#### What you have to do:
The answer must be an exact copy of the records below, with every picture left out.

Information supplied section start

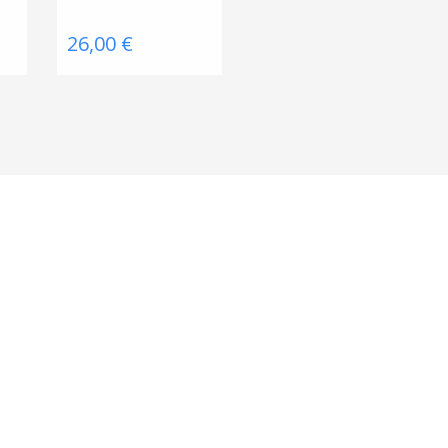
26,00 €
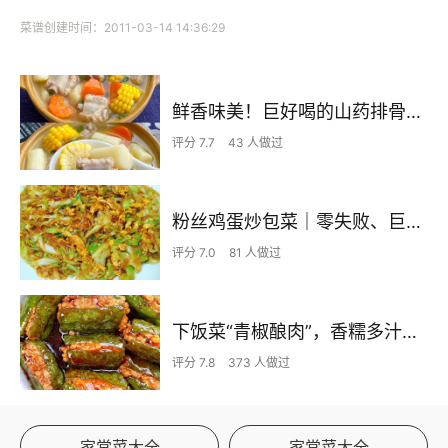
菜谱创建时间：2011-03-14 14:36:29
鲜香味美！巨好喝的山药排骨汤！！
评分 7.7
43 人做过
粉丝鸡蛋炒包菜｜零失败、巨下饭
评分 7.0
81 人做过
下饭菜“青椒酿肉”，香糯多汁鲜嫩下饭
评分 7.8
373 人做过
家常菜大全
家常菜大全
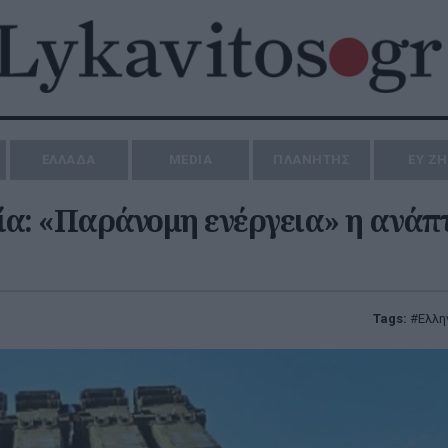
ΕΛΛΑΔΑ
MEDIA
ΠΛΑΝΗΤΗΣ
ΕΥ Ζ
ία: «Παράνομη ενέργεια» η ανάπ
Tags:
Ελλη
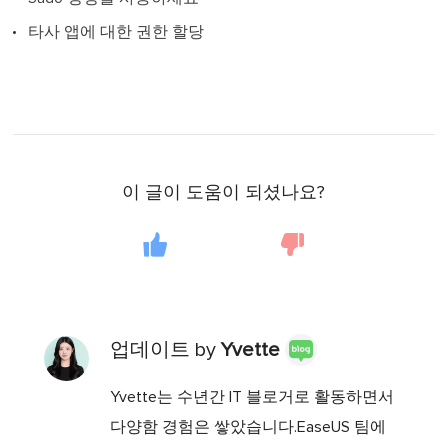
타사 앱에 대한 권한 할당
이 글이 도움이 되셨나요?
업데이트 by
Yvette
Yvette는 수년간 IT 블로거로 활동하면서
다양함 경험은 쌓았습니다.EaseUS 팀에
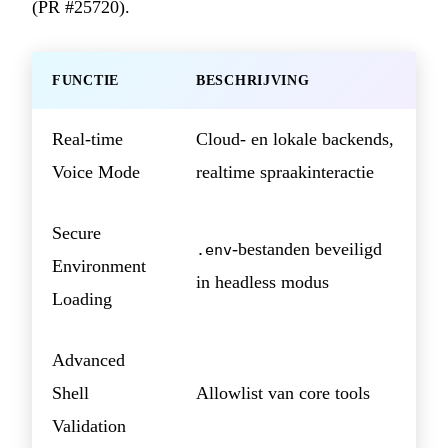
(PR #25720).
FUNCTIE
BESCHRIJVING
Real-time
Cloud- en lokale backends,
Voice Mode
realtime spraakinteractie
Secure
-bestanden beveiligd
.env
Environment
in headless modus
Loading
Advanced
Shell
Allowlist van core tools
Validation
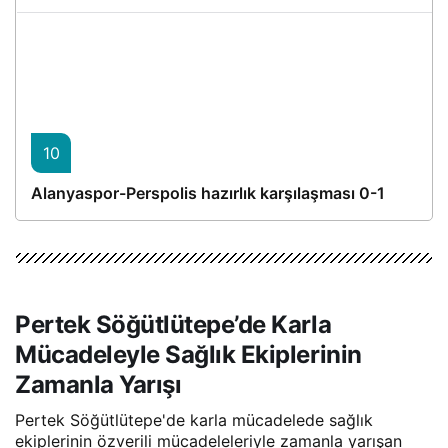
10
Alanyaspor-Perspolis hazırlık karşılaşması 0-1
Pertek Söğütlütepe’de Karla
Mücadeleyle Sağlık Ekiplerinin
Zamanla Yarışı
Pertek Söğütlütepe'de karla mücadelede sağlık
ekiplerinin özverili mücadeleleriyle zamanla yarışan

Information supplied section end

#### Answer to this task:
26,00 €
菜谱创建时间：2011-03-14 14:36:29
鲜香味美！巨好喝的山药排骨汤！！
评分 7.7
43 人做过
粉丝鸡蛋炒包菜｜零失败、巨下饭
评分 7.0
81 人做过
下饭菜“青椒酿肉”，香糯多汁鲜嫩下饭
评分 7.8
373 人做过
家常菜大全
家常菜大全
ΕΛΛΑΔΑ
MEDIA
ΠΛΑΝΗΤΗΣ
ΕΥ Ζ
ία: «Παράνομη ενέργεια» η ανάπ
Tags:
Ελλη
타사 앱에 대한 권한 할당
이 글이 도움이 되셨나요?
업데이트 by
Yvette
Yvette는 수년간 IT 블로거로 활동하면서
다양함 경험은 쌓았습니다.EaseUS 팀에
(PR #25720).
FUNCTIE
BESCHRIJVING
Real-time
Cloud- en lokale backends,
Voice Mode
realtime spraakinteractie
Secure
-bestanden beveiligd
.env
Environment
in headless modus
Loading
Advanced
Shell
Allowlist van core tools
Validation
10
Alanyaspor-Perspolis hazırlık karşılaşması 0-1
Pertek Söğütlütepe’de Karla
Mücadeleyle Sağlık Ekiplerinin
Zamanla Yarışı
Pertek Söğütlütepe'de karla mücadelede sağlık
ekiplerinin özverili mücadeleleriyle zamanla yarışan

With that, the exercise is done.